• Your task: The required output is the exact run of lines in the listing below from the line holding "6 1210 0497" through the line holding "Prednosti objekta", with no pictures.

:::::

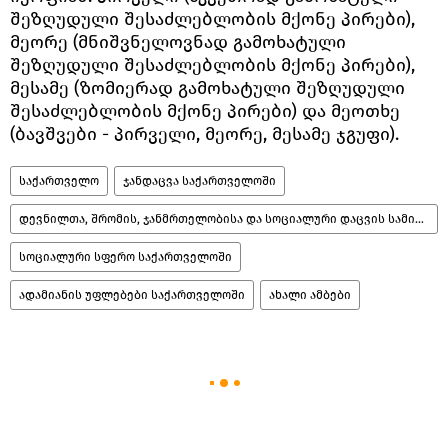
შეზღუდული შესაძლებლობის მქონე პირები),
მეორე (მნიშვნელოვნად გამოხატული
შეზღუდული შესაძლებლობის მქონე პირები),
მესამე (ზომიერად გამოხატული შეზღუდული
შესაძლებლობის მქონე პირები) და მეოთხე
(ბავშვები - პირველი, მეორე, მესამე ჯგუფი).
საქართველო
ჯანდაცვა საქართველოში
დევნილთა, შრომის, ჯანმრთელობისა და სოციალური დაცვის სამინისტრო
სოციალური სფერო საქართველოში
ადამიანის უფლებები საქართველოში
ახალი ამბები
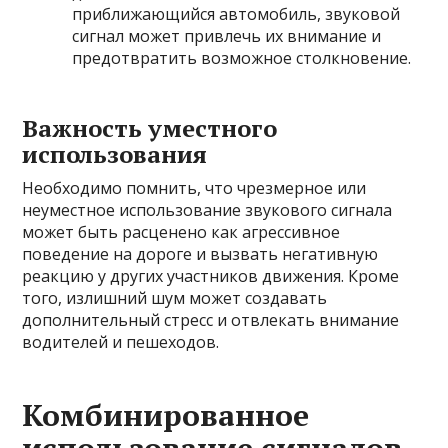
приближающийся автомобиль, звуковой
сигнал может привлечь их внимание и
предотвратить возможное столкновение.
Важность уместного
использования
Необходимо помнить, что чрезмерное или
неуместное использование звукового сигнала
может быть расценено как агрессивное
поведение на дороге и вызвать негативную
реакцию у других участников движения. Кроме
того, излишний шум может создавать
дополнительный стресс и отвлекать внимание
водителей и пешеходов.
Комбинированное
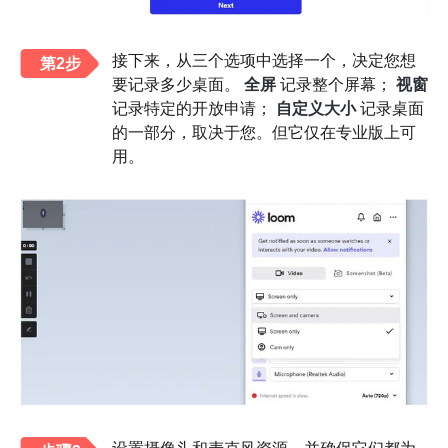
接下来，从三个选项中选择一个，决定您想
第2步
要记录多少桌面。
全屏
记录整个屏幕；
视窗
记录特定的开放申请；
自定义大小
记录桌面
的一部分，取决于您。但它仅在专业版上可
用。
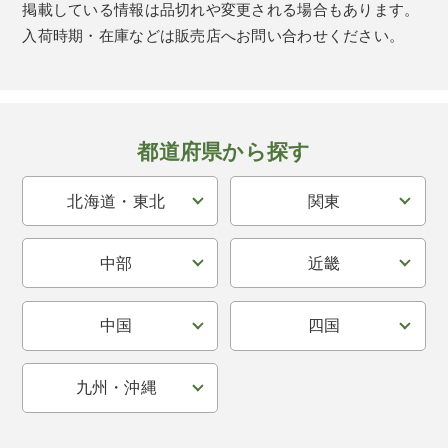
掲載している情報は品切れや変更される場合もあります。
入荷時期・在庫などは販売店へお問い合わせください。
都道府県から探す
北海道・東北
関東
中部
近畿
中国
四国
九州・沖縄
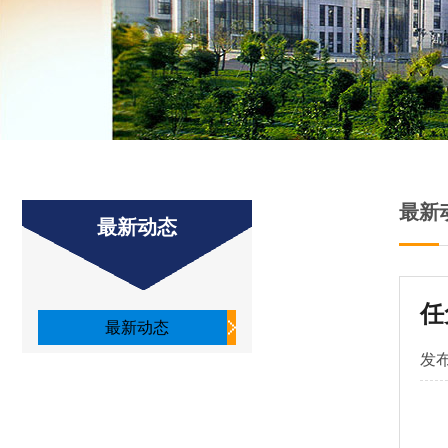
最新
最新动态
任
最新动态
发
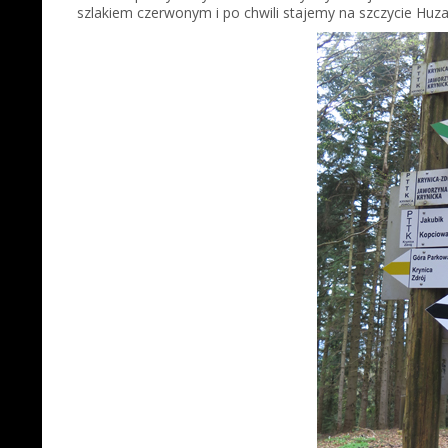
szlakiem czerwonym i po chwili stajemy na szczycie Huza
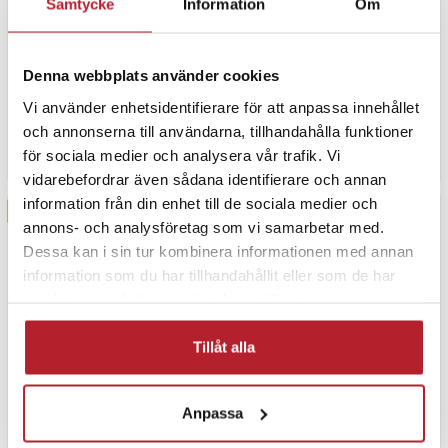
Samtycke
Information
Om
Deltaco Magnetiskt
Mobilhållare med
Smartphonehållare med
teleskoparm för bilen
sugpropp för bil
Denna webbplats använder cookies
15
Pris
139 kr
:
139 kr
Pris
159 kr
:
159 kr
Vi använder enhetsidentifierare för att anpassa innehållet
I lager, levereras inom 1-2 vardagar
I lager, levereras inom 1-2 vardagar
och annonserna till användarna, tillhandahålla funktioner
Köp
för sociala medier och analysera vår trafik. Vi
Köp
vidarebefordrar även sådana identifierare och annan
information från din enhet till de sociala medier och
NYHET
annons- och analysföretag som vi samarbetar med.
Dessa kan i sin tur kombinera informationen med annan
information som du har tillhandahållit eller som de har
samlat in när du har använt deras tjänster.
Tillåt alla
Anpassa
Mobilhållare för bil med
Dudao F5N+ bilhållare med
sugpropp / flexibel
sugpropp –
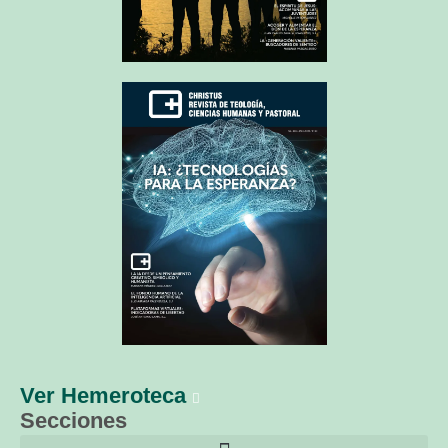
Ver Hemeroteca
Secciones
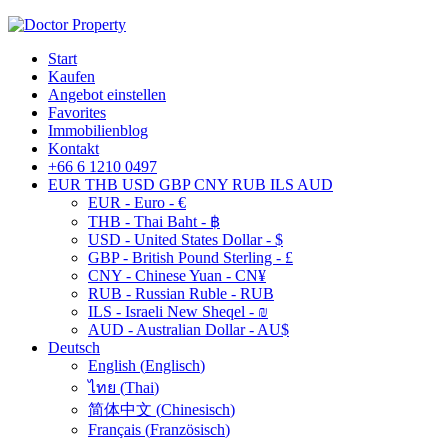
Start
Kaufen
Angebot einstellen
Favorites
Immobilienblog
Kontakt
+66 6 1210 0497
EUR
THB
USD
GBP
CNY
RUB
ILS
AUD
EUR - Euro - €
THB - Thai Baht - ฿
USD - United States Dollar - $
GBP - British Pound Sterling - £
CNY - Chinese Yuan - CN¥
RUB - Russian Ruble - RUB
ILS - Israeli New Sheqel - ₪
AUD - Australian Dollar - AU$
Deutsch
English
(
Englisch
)
ไทย
(
Thai
)
简体中文
(
Chinesisch
)
Français
(
Französisch
)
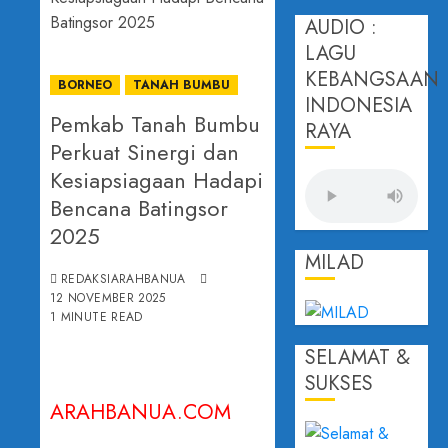
AUDIO :
LAGU
KEBANGSAAN
BORNEO
TANAH BUMBU
INDONESIA
Pemkab Tanah Bumbu
RAYA
Perkuat Sinergi dan
Kesiapsiagaan Hadapi
Bencana Batingsor
2025
MILAD
REDAKSIARAHBANUA
12 NOVEMBER 2025
1 MINUTE READ
SELAMAT &
SUKSES
ARAHBANUA.COM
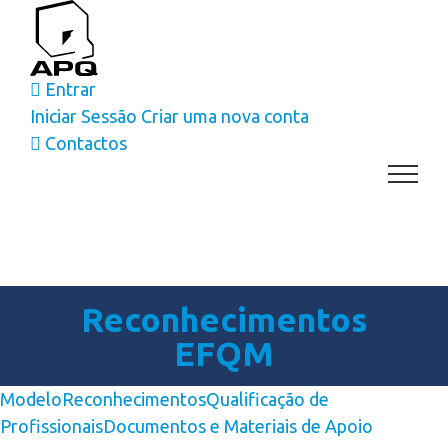
Skip
to
content
Entrar
Iniciar Sessão
Criar uma nova conta
Contactos
Reconhecimentos
EFQM
Modelo
Reconhecimentos
Qualificação de
Profissionais
Documentos e Materiais de Apoio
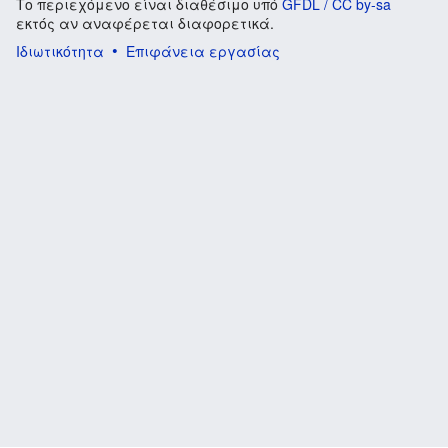
Το περιεχόμενο είναι διαθέσιμο υπό
GFDL / CC by-sa
εκτός αν αναφέρεται διαφορετικά.
Ιδιωτικότητα
Επιφάνεια εργασίας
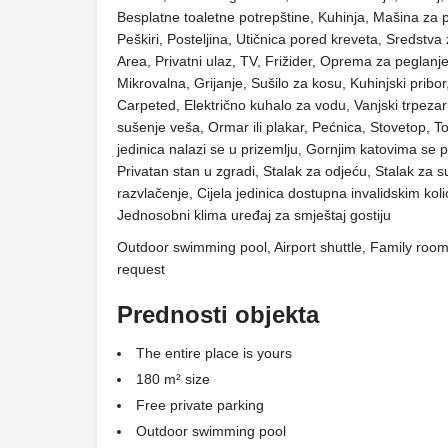
Besplatne toaletne potrepštine, Kuhinja, Mašina za pra
Peškiri, Posteljina, Utičnica pored kreveta, Sredstv
Area, Privatni ulaz, TV, Frižider, Oprema za peglanje, 
Mikrovalna, Grijanje, Sušilo za kosu, Kuhinjski pribor
Carpeted, Električno kuhalo za vodu, Vanjski trpezari
sušenje veša, Ormar ili plakar, Pećnica, Stovetop, Tos
jedinica nalazi se u prizemlju, Gornjim katovima se
Privatan stan u zgradi, Stalak za odjeću, Stalak za s
razvlačenje, Cijela jedinica dostupna invalidskim kol
Jednosobni klima uređaj za smještaj gostiju
Outdoor swimming pool, Airport shuttle, Family room
request
Prednosti objekta
The entire place is yours
180 m² size
Free private parking
Outdoor swimming pool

:::::

• Written answer:
+66 6 1210 0497
EUR
THB
USD
GBP
CNY
RUB
ILS
AUD
EUR - Euro - €
THB - Thai Baht - ฿
USD - United States Dollar - $
GBP - British Pound Sterling - £
CNY - Chinese Yuan - CN¥
RUB - Russian Ruble - RUB
ILS - Israeli New Sheqel - ₪
AUD - Australian Dollar - AU$
Deutsch
English
(
Englisch
)
ไทย
(
Thai
)
简体中文
(
Chinesisch
)
Français
(
Französisch
)
AUDIO :
LAGU
KEBANGSAAN
BORNEO
TANAH BUMBU
INDONESIA
Pemkab Tanah Bumbu
RAYA
Perkuat Sinergi dan
Kesiapsiagaan Hadapi
Bencana Batingsor
2025
MILAD
REDAKSIARAHBANUA
12 NOVEMBER 2025
1 MINUTE READ
SELAMAT &
SUKSES
ARAHBANUA.COM
Skip
to
content
Entrar
Iniciar Sessão
Criar uma nova conta
Contactos
Reconhecimentos
EFQM
Modelo
Reconhecimentos
Qualificação de
Profissionais
Documentos e Materiais de Apoio
Το περιεχόμενο είναι διαθέσιμο υπό
GFDL / CC by-sa
εκτός αν αναφέρεται διαφορετικά.
Ιδιωτικότητα
Επιφάνεια εργασίας
Besplatne toaletne potrepštine, Kuhinja, Mašina za pra
Peškiri, Posteljina, Utičnica pored kreveta, Sredstv
Area, Privatni ulaz, TV, Frižider, Oprema za peglanje, 
Mikrovalna, Grijanje, Sušilo za kosu, Kuhinjski pribor
Carpeted, Električno kuhalo za vodu, Vanjski trpezari
sušenje veša, Ormar ili plakar, Pećnica, Stovetop, Tos
jedinica nalazi se u prizemlju, Gornjim katovima se
Privatan stan u zgradi, Stalak za odjeću, Stalak za s
razvlačenje, Cijela jedinica dostupna invalidskim kol
Jednosobni klima uređaj za smještaj gostiju
Outdoor swimming pool, Airport shuttle, Family room
request
Prednosti objekta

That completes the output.